- [Your task]
For the entries below, the result should be an exact transcription of the lines from the one with "Careers (277, 2504)" up to and including the one with "Primerica Mortgage, LLC", and only those.

- [Supplied information]
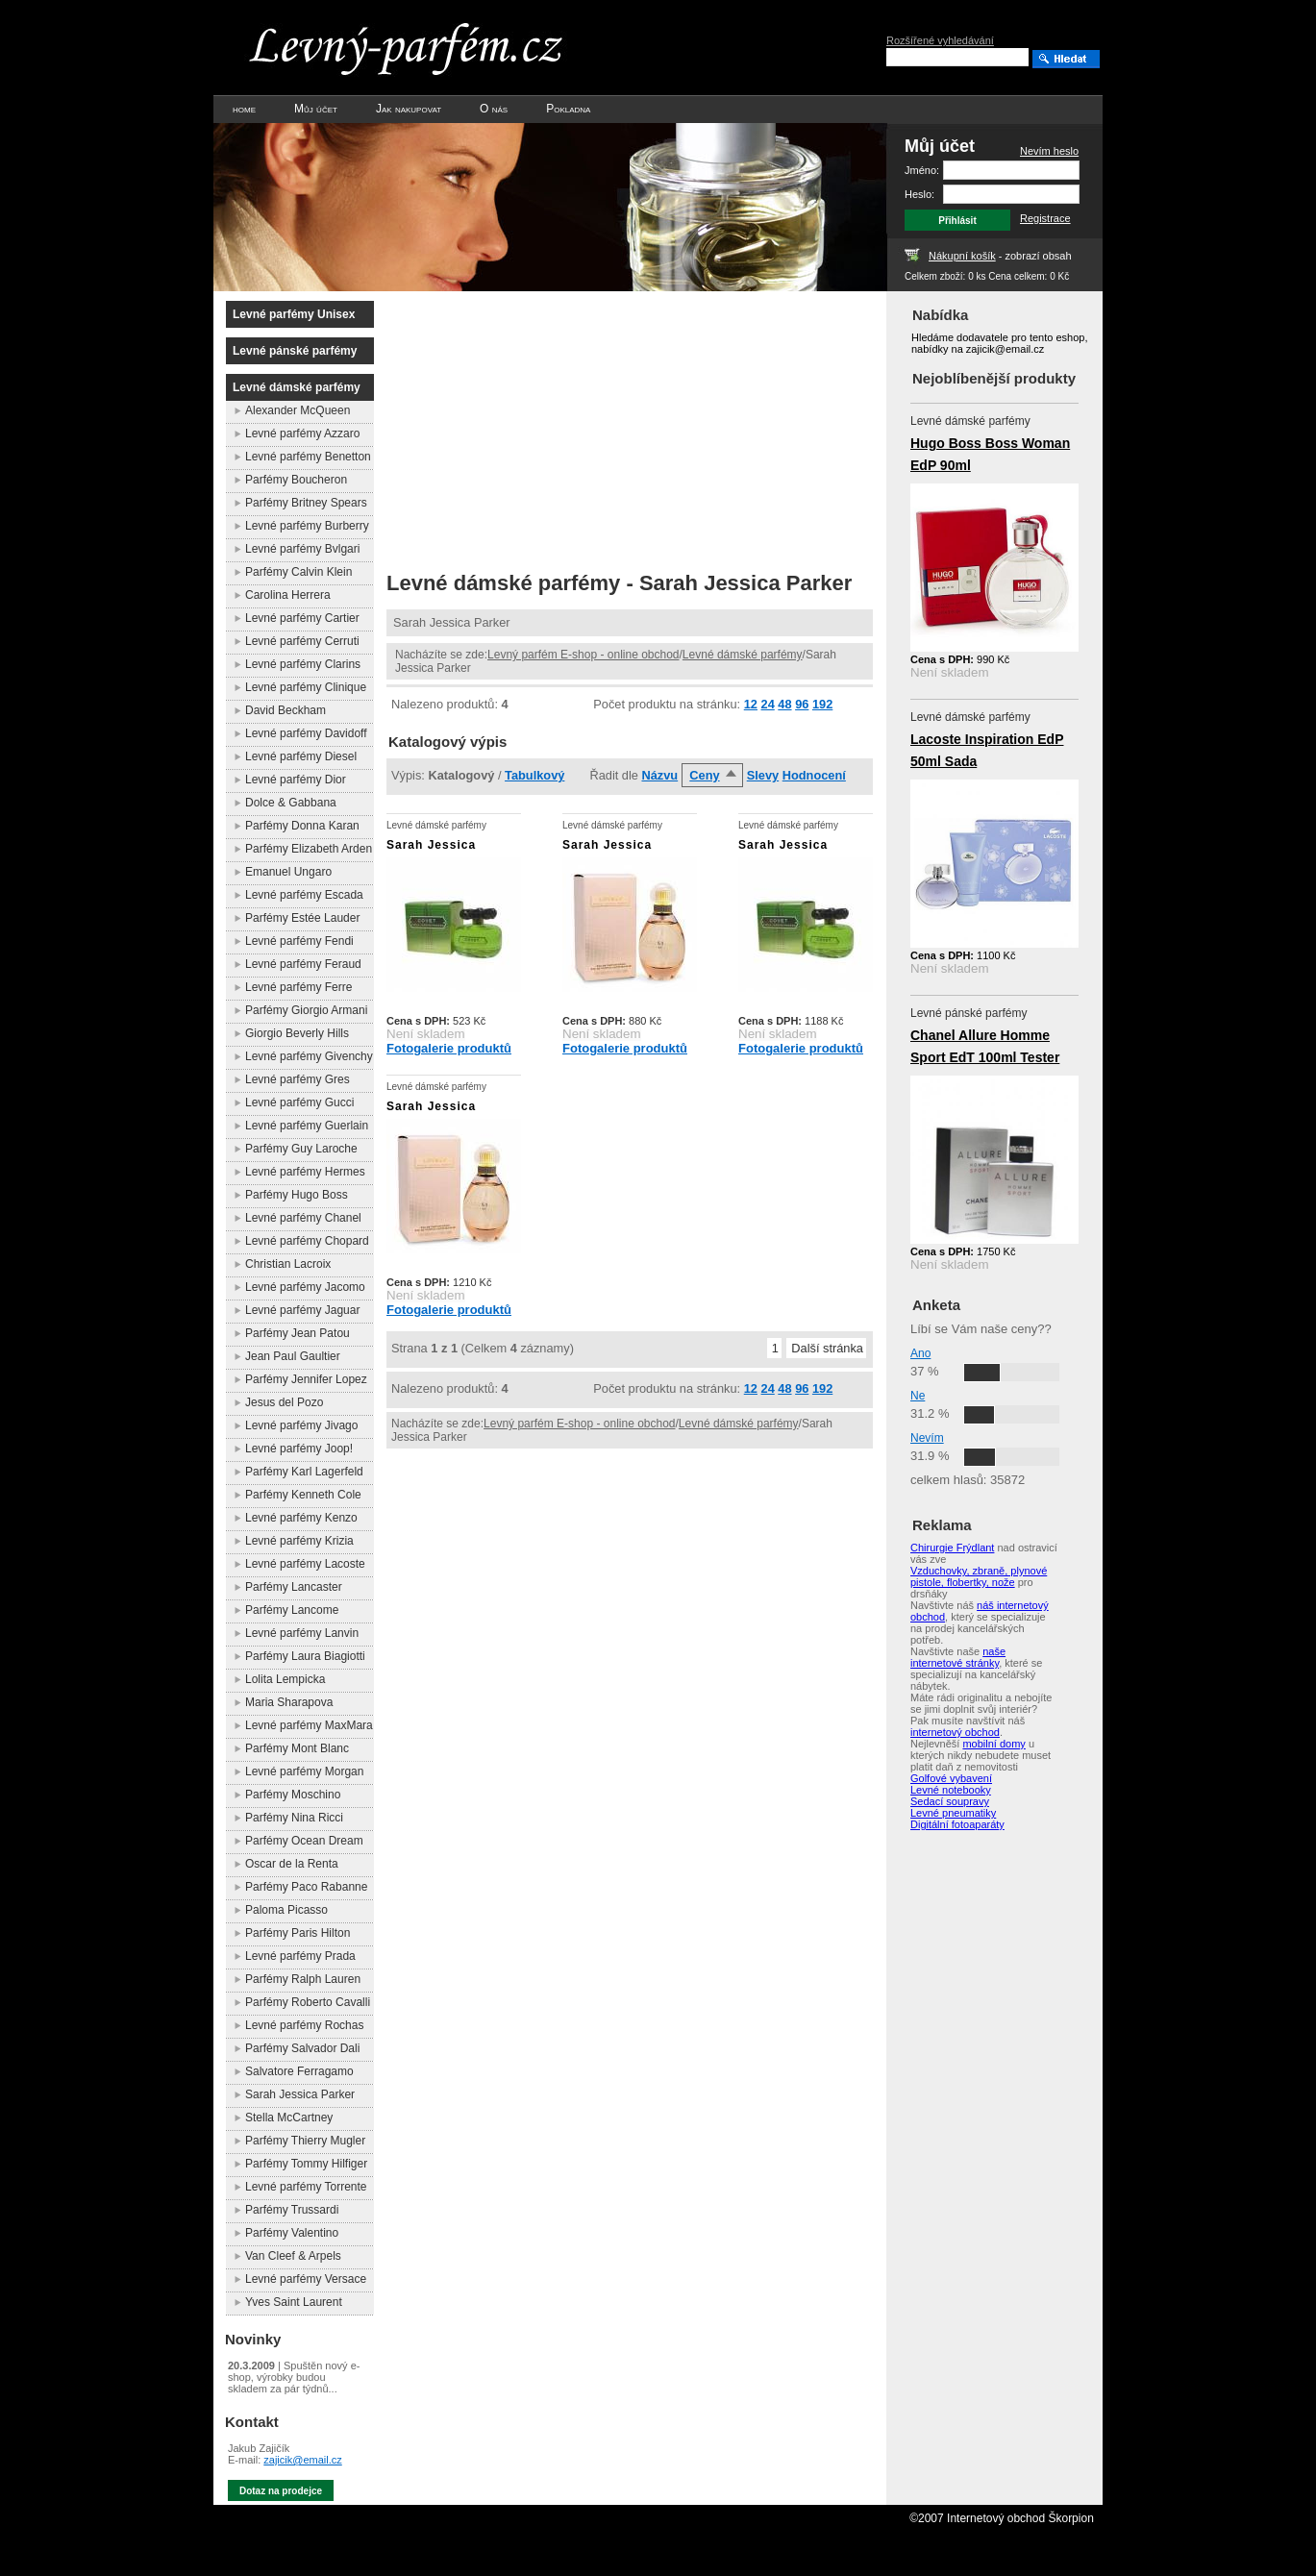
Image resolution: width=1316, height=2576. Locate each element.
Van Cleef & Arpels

--

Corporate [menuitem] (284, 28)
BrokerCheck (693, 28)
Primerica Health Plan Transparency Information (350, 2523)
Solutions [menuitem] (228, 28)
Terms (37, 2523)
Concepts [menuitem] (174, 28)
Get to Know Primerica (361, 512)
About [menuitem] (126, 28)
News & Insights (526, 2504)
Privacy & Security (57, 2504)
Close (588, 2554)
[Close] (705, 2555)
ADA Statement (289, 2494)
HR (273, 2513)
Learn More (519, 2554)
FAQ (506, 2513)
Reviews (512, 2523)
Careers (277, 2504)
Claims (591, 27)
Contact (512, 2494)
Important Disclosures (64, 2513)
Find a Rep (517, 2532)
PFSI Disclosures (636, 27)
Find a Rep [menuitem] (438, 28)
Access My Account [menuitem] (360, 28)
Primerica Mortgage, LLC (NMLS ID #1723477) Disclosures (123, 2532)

- [Answer space]
Careers (277, 2504)
Claims (591, 27)
Contact (512, 2494)
Important Disclosures (64, 2513)
Find a Rep (517, 2532)
PFSI Disclosures (636, 27)
Find a Rep [menuitem] (438, 28)
Access My Account [menuitem] (360, 28)
Primerica Mortgage, LLC (NMLS ID #1723477) Disclosures (123, 2532)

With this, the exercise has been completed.